In molti casi (58,1%) si cercano su internet informazioni per capire meglio le indicazioni del proprio medico, oppure si utilizza il web per verificare la sua diagnosi e le indicazioni (55,3%), mentre in altri casi si discute con il medico dei risultati delle proprie ricerche su internet (37,1%) o ancora gli si contesta l’esattezza di diagnosi e terapie in base a quanto si e’ appreso sul web (20,5%). Accade anche che si intraprendano terapie grazie alle informazioni reperite su internet senza parlarne con il medico (18,8% dei casi).

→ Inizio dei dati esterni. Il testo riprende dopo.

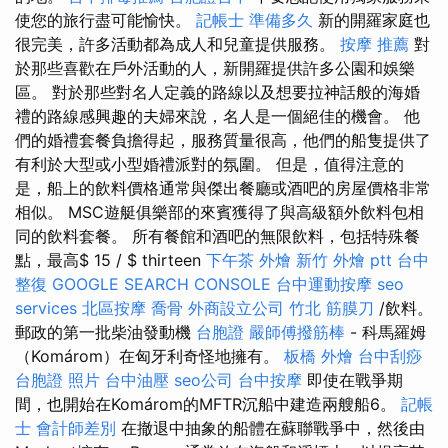
使您的旅行盡可能愉快。
記帳士 準備多久
新的開羅家庭也
很完美，許多活動都為成人和兒童提供服務。
按摩 推薦
對
於那些喜歡在戶外活動的人，新開羅提供許多公園和娛樂
區。 對於那些對名人定義的路線以及想要拉神話般的海婚
禮的路線感興趣的夫婦來說，名人是一個絕佳的機會。 他
們的婚禮套餐負擔得起，服務質量很高，他們的船隻提供了
有利於大型或小型婚禮派對的氛圍。 但是，值得注意的
是，船上的飲料價格通常與傑出餐廳或酒吧的房屋價格非常
相似。 MSC遊艇俱樂部的來賓獲得了與高級額外飲料包相
同的飲料套餐。 所有餐館和酒吧的無限飲料，包括特殊餐
點，最高$ 15 / $ thirteen
下午茶 外燴
新竹 外燴 ptt
台中
整復
GOOGLE SEARCH CONSOLE
台中運動按摩
seo
services
北區按摩
喬骨
外商設立公司
竹北 筋膜刀
/飲料。
郵政的第一批柴油發動機
台胞證
嚴師傅撥筋棒
- 科馬羅姆
（Komárom）在匈牙利奇怪地擁有。
板橋 外燴
台中刮痧
台胞證 照片
台中油壓
seo公司
台中按摩
即使在戰爭期
間，也開始在Komárom的MFTR沉船中建造兩艘船6。
記帳
士 會計師差別
在撤退中抽象的船體在蘇聯戰爭中，然後由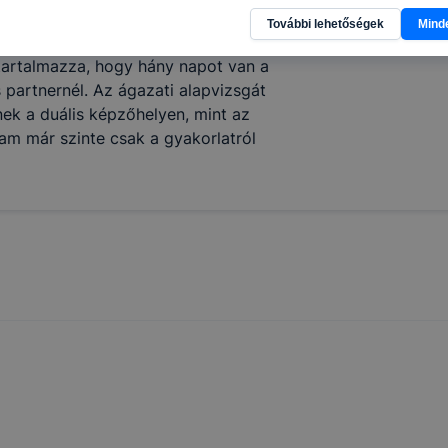
ik részeit látogatja, vagy használja leginkább, így megtudh
en felel a szakmai vizsgára való
További lehetőségek
Mind
osítsunk Önnek még jobb felhasználói élményt, ha ismét m
is partnerrel állnak kapcsolatban. Az
 honlap fejlesztése. Hogyan ellenőrizheti és hogyan tudja k
 tartalmazza, hogy hány napot van a
? Minden modern böngésző engedélyezi a cookie-k beállít
 partnernél. Az ágazati alapvizsgát
át. A legtöbb böngésző alapértelmezettként automatikusan
nek a duális képzőhelyen, mint az
t, de ezek általában megváltoztathatók. Felhívjuk figyelmé
am már szinte csak a gyakorlatról
kie-k célja honlapunk használhatóságának és folyamataina
ése vagy lehetővé tétele, a cookie-k alkalmazásának
zása vagy törlése által előfordulhat, hogy felhasználóink
esek honlapunk funkcióinak teljes körű használatára, vagy
 eltérően fog működni böngészőjében.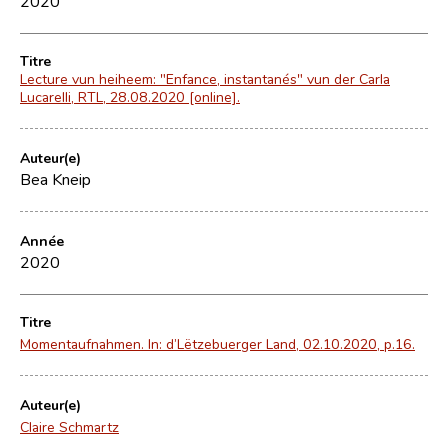
2020
Titre
Lecture vun heiheem: "Enfance, instantanés" vun der Carla
Lucarelli, RTL, 28.08.2020 [online].
Auteur(e)
Bea Kneip
Année
2020
Titre
Momentaufnahmen. In: d’Lëtzebuerger Land, 02.10.2020, p.16.
Auteur(e)
Claire Schmartz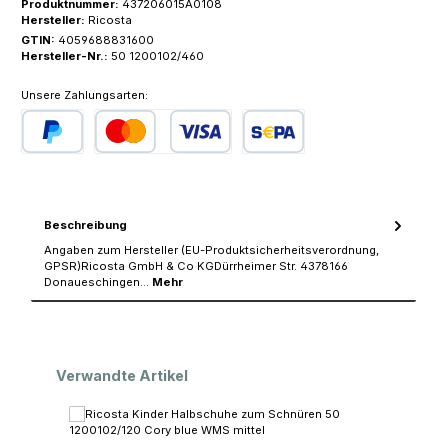
Produktnummer:
437206015A0108
Hersteller:
Ricosta
GTIN:
4059688831600
Hersteller-Nr.:
50 1200102/460
Unsere Zahlungsarten:
PayPal
Kredit- oder Debitkarte
SEPA Lastschrift
Beschreibung
Angaben zum Hersteller (EU-Produktsicherheitsverordnung,
GPSR)Ricosta GmbH & Co KGDürrheimer Str. 4378166
Donaueschingen…
Mehr
Produktgalerie überspringen
Verwandte Artikel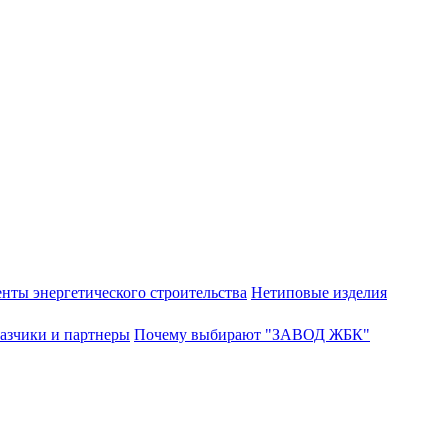
нты энергетического строительства
Нетиповые изделия
азчики и партнеры
Почему выбирают "ЗАВОД ЖБК"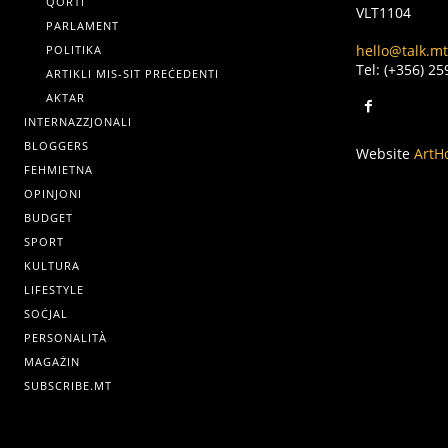
QORTI
VLT1104
PARLAMENT
hello@talk.mt
POLITIKA
Tel: (+356) 2
ARTIKLI MIS-SIT PREĊEDENTI
AKTAR
INTERNAZZJONALI
BLOGGERS
Website
ArtH
FEHMIETNA
OPINJONI
BUDGET
SPORT
KULTURA
LIFESTYLE
SOĊJAL
PERSONALITÀ
MAGAŻIN
SUBSCRIBE.MT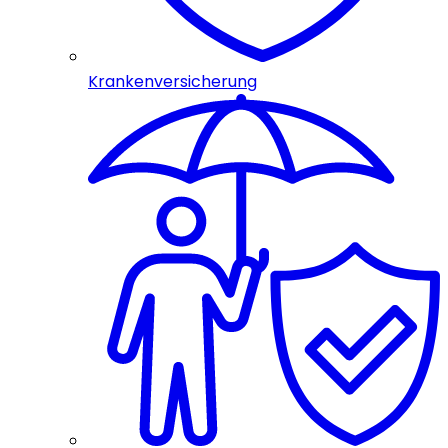
Krankenversicherung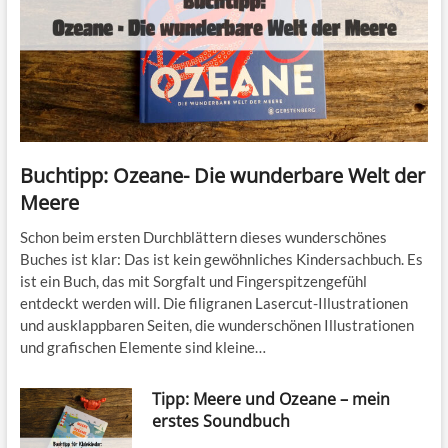
Buchtipp: Ozeane- Die wunderbare Welt der
Meere
Schon beim ersten Durchblättern dieses wunderschönes
Buches ist klar: Das ist kein gewöhnliches Kindersachbuch. Es
ist ein Buch, das mit Sorgfalt und Fingerspitzengefühl
entdeckt werden will. Die filigranen Lasercut-Illustrationen
und ausklappbaren Seiten, die wunderschönen Illustrationen
und grafischen Elemente sind kleine…
Tipp: Meere und Ozeane – mein
erstes Soundbuch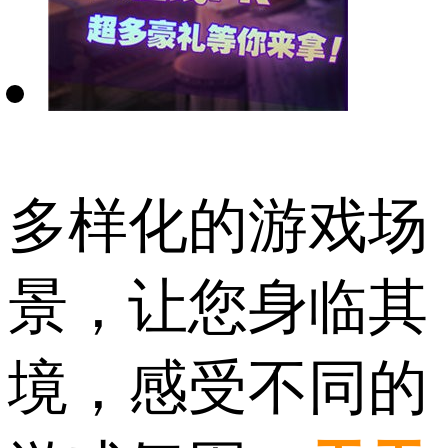
多样化的游戏场
景，让您身临其
境，感受不同的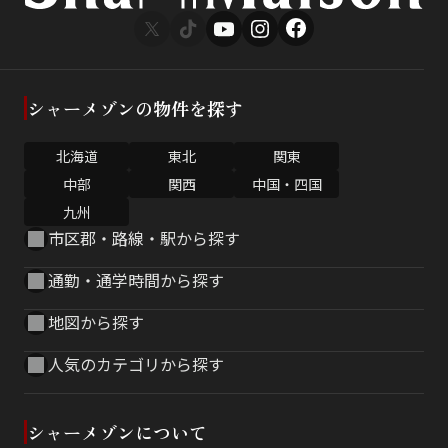
シャーメゾンの物件を探す
北海道
東北
関東
中部
関西
中国・四国
九州
市区郡・路線・駅から探す
通勤・通学時間から探す
地図から探す
人気のカテゴリから探す
シャーメゾンについて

“Nonostante grazie al web si venga a contatto con molte informazioni – avverte il Censis – la conoscenza sui temi sanitari non risulta però completamente adeguata, anche nei casi in cui ci sia un diretto coinvolgimento della persona nella ricerca in quanto paziente”.
L’ITALIA E L’INFORMAZIONE
Oggi in Italia si vende poco più della metà delle copie di quotidiani che si vendevano 25 anni fa. Dal 1990, anno del massimo storico delle vendite, con poco meno di 7 milioni di copie giornaliere, si è scesi sotto i 4 milioni. La quota di italiani che fanno a meno dei mezzi a stampa nella propria dieta mediatica è salita al 47%. Il 20,8% della popolazione legge i quotidiani online e il 34,3% i siti web d’informazione.
Si registrano, inoltre, flessioni nel numero dei giornalisti occupati in tutti i segmenti del settore editoriale. Nel 2013 il calo più pronunciato si è registrato nei periodici (-7,7%), seguiti dai quotidiani (-5,6%) e dalle agenzie di stampa (-3,9%).
In media, il ridimensionamento della forza lavoro giornalistica è stato del 6,1%, pari in valore assoluto a 602 unità lavorative nei confronti dell’anno precedente. Tra il 2009 e il 2013 il numero dei giornalisti fuoriusciti dal settore dell’editoria giornalistica è stato di 1.662 unità, di cui 887 nell’area dei quotidiani (-13,4%) e 638 in quella dei periodici (-19,4%).
E se gli iscritti all’Ordine dei giornalisti restano sostanzialmente invariati (112.046 contro i 110.966 del 2011, con un aumento dell’1% circa), sono cambiate però le condizioni alle quali i giornalisti lavorano. Tra il 2000 e il 2013 si è ridotto il lavoro dipendente (-1,6%) ed è cresciuto quello autonomo (+7,1%). Se nel 2000 il lavoro autonomo era svolto da poco più di un giornalista su tre, nel 2012 i giornalisti freelance sono diventati 6 su 10. Nei primi sei mesi del 2014 si evidenzia, inoltre, un calo degli investimenti pubblicitari del 2,4%.
La televisione ha beneficiato dell’effetto della Coppa del mondo segnando un +1,3% rispetto allo stesso periodo dell’anno precedente, la carta stampata registra una flessione dell’11%, la radio del 2,9% e internet, dopo la galoppata a due cifre conosciuta fino al 2012, ha subito una battuta d’arresto (+0,1%). La televisione si conferma il mezzo dominante, riuscendo a convogliare più della metà delle risorse spese annualmente dalle aziende per l’informazione commerciale, i quotidiani assorbono una fetta di mercato pari al 12,7% contro il 7,6% della stampa periodica, internet si attesta al 7,3% del totale.